O “país mudou irreversivelmente”, disse o presidente este fim de semana, para logo acrescentar, enigmaticamente: “resta saber se mudou o suficiente”. Desde há ano, tivemos estudos e opiniões, naturalmente contraditórias, sobre a “floresta” e o “interior”. Tivemos também ameaças da autoridade tributária aos donos de jardins demasiado arborizados, e, como de costume, discussões teológicas sobre os “meios aéreos”. Podem perguntar-me: mas que se podia esperar mais? Nada, é verdade. Os fogos de 2017 estão arquivados, como a bancarrota de 2011: algo que pode voltar a acontecer, porque nada de fundamental mudou, mas em que não vale a pena pensar muito. Quando tiver de ser, logo veremos. Só temos uma certeza: o que ardeu o ano passado não deverá arder este ano.

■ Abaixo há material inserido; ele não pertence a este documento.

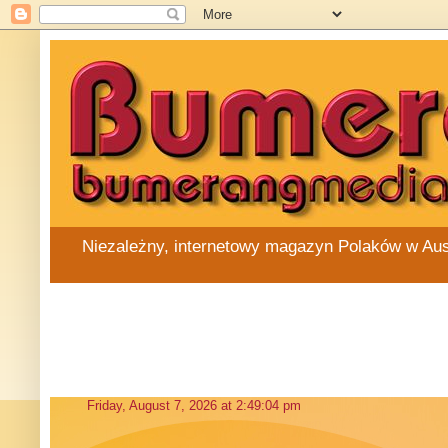
Niezależny, internetowy magazyn Polaków w Austra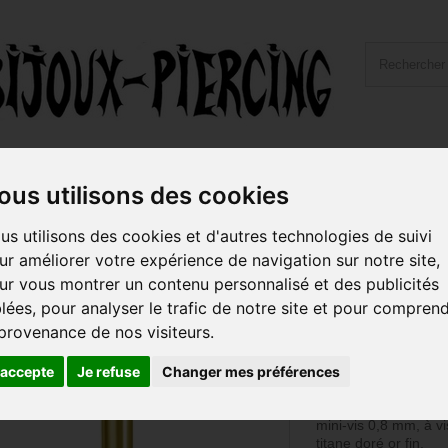
ailles et Types Bijoux
Hygiène et Piercing
Livraiso
ous utilisons des cookies
2 mm titane doré or fin à visser interne mini-vis 0,8 mm TGPMLBI-PINS
us utilisons des cookies et d'autres technologies de suivi
ur améliorer votre expérience de navigation sur notre site,
Barre labret 1
ur vous montrer un contenu personnalisé et des publicités
doré or fin à v
blées, pour analyser le trafic de notre site et pour compren
mini-vis 0,8 
 provenance de nos visiteurs.
PINS
'accepte
Je refuse
Changer mes préférences
Référence :
GPMLBI
Barre labret 1,2 mm 
mini-vis 0,8 mm, à v
titane doré or fin.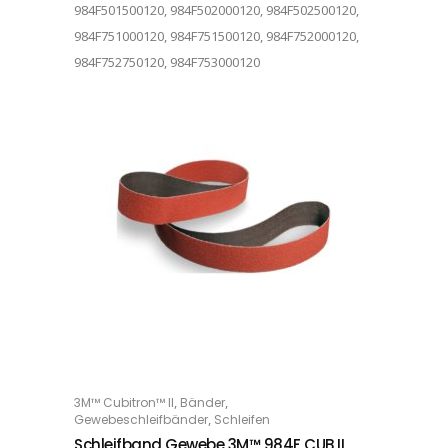
984F501500120, 984F502000120, 984F502500120,
984F751000120, 984F751500120, 984F752000120,
984F752750120, 984F753000120
Dieses Produkt weist mehrere Varianten auf. Die Optionen können auf der Produktseite gewählt werden
,
,
3M™ Cubitron™ II
Bänder
OPTIONS
,
Gewebeschleifbänder
Schleifen
Schleifband Gewebe 3M™ 984F CUB II,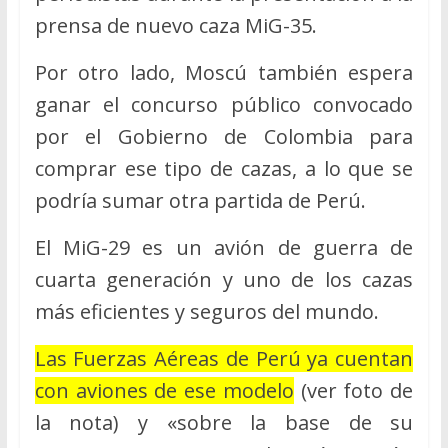
prensa de nuevo caza MiG-35.
Por otro lado, Moscú también espera
ganar el concurso público convocado
por el Gobierno de Colombia para
comprar ese tipo de cazas, a lo que se
podría sumar otra partida de Perú.
El MiG-29 es un avión de guerra de
cuarta generación y uno de los cazas
más eficientes y seguros del mundo.
Las Fuerzas Aéreas de Perú ya cuentan
con aviones de ese modelo
(ver foto de
la nota) y «sobre la base de su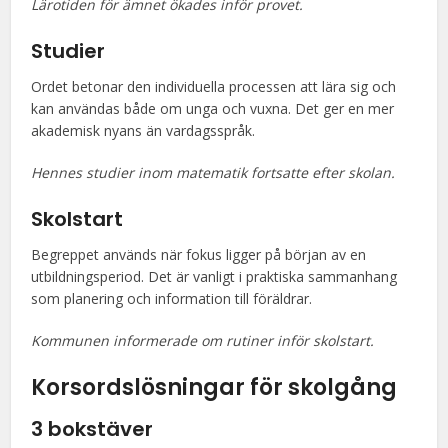
Lärotiden för ämnet ökades inför provet.
Studier
Ordet betonar den individuella processen att lära sig och
kan användas både om unga och vuxna. Det ger en mer
akademisk nyans än vardagsspråk.
Hennes studier inom matematik fortsatte efter skolan.
Skolstart
Begreppet används när fokus ligger på början av en
utbildningsperiod. Det är vanligt i praktiska sammanhang
som planering och information till föräldrar.
Kommunen informerade om rutiner inför skolstart.
Korsordslösningar för
skolgång
3 bokstäver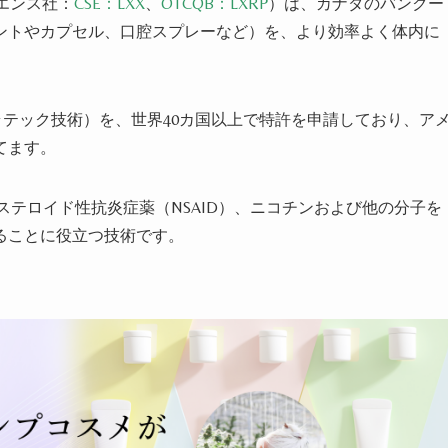
エンス社
：
CSE：LXX
、
OTCQB：LXRP
）は
、
カナダの
バンクー
ントやカプセル、口腔スプレーなど）
を
、より
効率よく体内に
ラテック技術
）を
、
世界40カ国以上で特許を申請
しており、
ア
てます。
、非ステロイド性抗炎症薬（NSAID）、ニコチンおよび他の分子を
ることに役立つ技術です。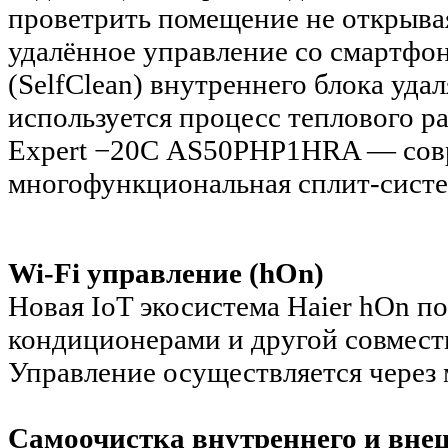
проветрить помещение не открыва
удалённое управление со смартфо
(SelfClean) внутреннего блока уд
используется процесс теплового р
Expert −20С AS50PHP1HRA — сов
многофункциональная сплит-систем
Wi-Fi управление (hOn)
Новая IoT экосистема Haier hOn по
кондиционерами и другой совмест
Управление осуществляется через
Самоочистка внутреннего и вне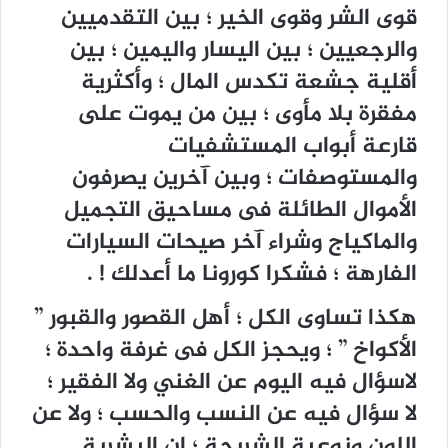
قوى الشر وقوى الخير ؛ بين التقدميين
والرجعيين ؛ بين اليسار واليمين ؛ بين
أقلية جشعة تكدس المال ؛ وأكثرية
مفقرة بلا مأوى ؛ بين من يموت على
قارعة أبواب المستشفيات
والمستوصفات ؛ وبين آخرين يصرفون
الأموال الطائلة فى مساحيق التجميل
والماكياج وشراء آخر صيحات السيارات
الفارهة ؛ فشكرا كورونا ما أعدلك ! .
هكذا تساوى الكل ؛ أهل القصور والقبور ”
الأكواخ ” ؛ ويحجز الكل فى غرفة واحدة ؛
لاسؤال فيه اليوم عن الغني ولا الفقير ؛
لا سؤال فيه عن النسب والحسب ؛ ولا عن
اللون ونوعية الشريحة ؛ إن البشرية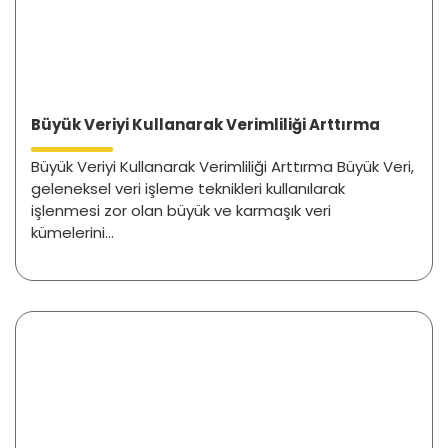
Büyük Veriyi Kullanarak Verimliliği Arttırma
Büyük Veriyi Kullanarak Verimliliği Arttırma Büyük Veri,
geleneksel veri işleme teknikleri kullanılarak
işlenmesi zor olan büyük ve karmaşık veri
kümelerini...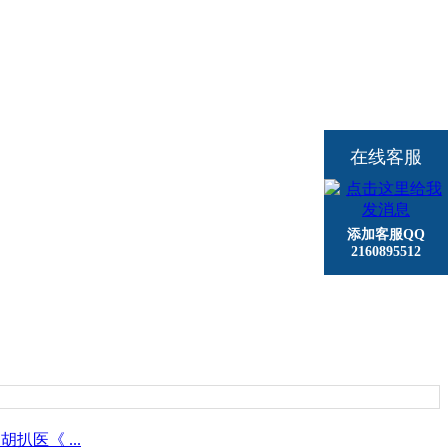
在线客服
添加客服QQ
2160895512
扒医《 ...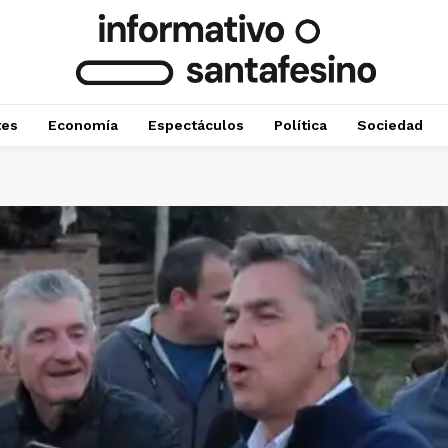
tes
Economía
Espectáculos
Política
Sociedad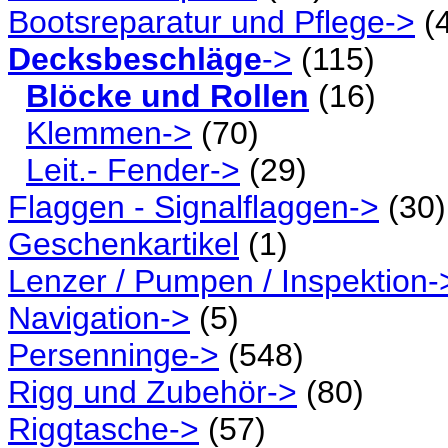
Bootsreparatur und Pflege->
(4
Decksbeschläge
->
(115)
Blöcke und Rollen
(16)
Klemmen->
(70)
Leit.- Fender->
(29)
Flaggen - Signalflaggen->
(30)
Geschenkartikel
(1)
Lenzer / Pumpen / Inspektion-
Navigation->
(5)
Persenninge->
(548)
Rigg und Zubehör->
(80)
Riggtasche->
(57)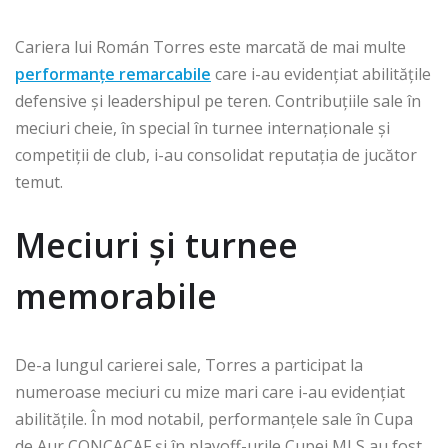
Cariera lui Román Torres este marcată de mai multe
performanțe remarcabile
care i-au evidențiat abilitățile
defensive și leadershipul pe teren. Contribuțiile sale în
meciuri cheie, în special în turnee internaționale și
competiții de club, i-au consolidat reputația de jucător
temut.
Meciuri și turnee
memorabile
De-a lungul carierei sale, Torres a participat la
numeroase meciuri cu mize mari care i-au evidențiat
abilitățile. În mod notabil, performanțele sale în Cupa
de Aur CONCACAF și în playoff-urile Cupei MLS au fost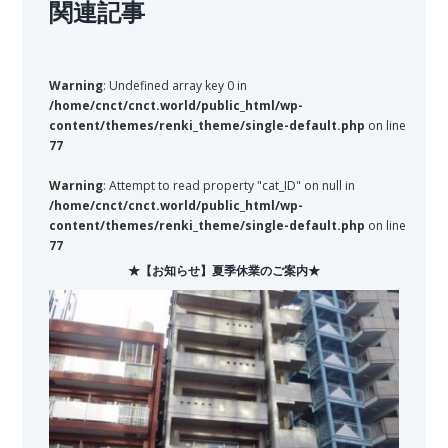
関連記事
Warning
: Undefined array key 0 in
/home/cnct/cnct.world/public_html/wp-
content/themes/renki_theme/single-default.php
on line
77
Warning
: Attempt to read property "cat_ID" on null in
/home/cnct/cnct.world/public_html/wp-
content/themes/renki_theme/single-default.php
on line
77
★【お知らせ】夏季休業のご案内★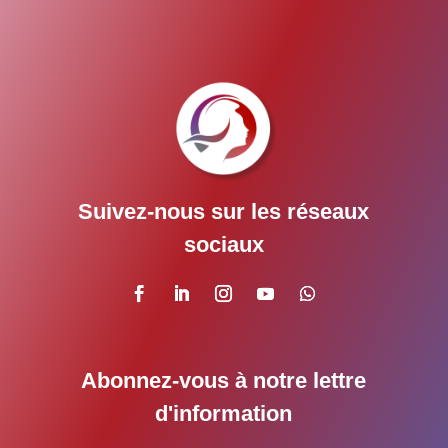
Suivez-nous sur les réseaux
sociaux
Abonnez-vous à notre lettre
d'information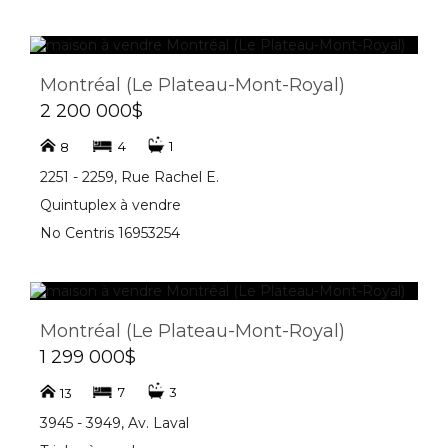
Montréal (Le Plateau-Mont-Royal)
2 200 000$
4
1
8
2251 - 2259, Rue Rachel E.
Quintuplex à vendre
No Centris 16953254
Montréal (Le Plateau-Mont-Royal)
1 299 000$
7
3
13
3945 - 3949, Av. Laval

Estamos num país envelhecido, onde a população diminui e a economia diverge da Europa. Estão em causa todas as expectativas incentivadas pelo regime ao longo de anos. A estratégia da oligarquia, porém, é não dar por nada. Até o malogro favorece o regime, na medida em que está a tornar a sociedade portuguesa mais frágil, mais vulnerável e, portanto, mais dependente do poder político e portanto menos capaz de gerar alternativas. O país caminha de olhos abertos em direcção ao muro, hipnotizado por uma espécie de fatalidade.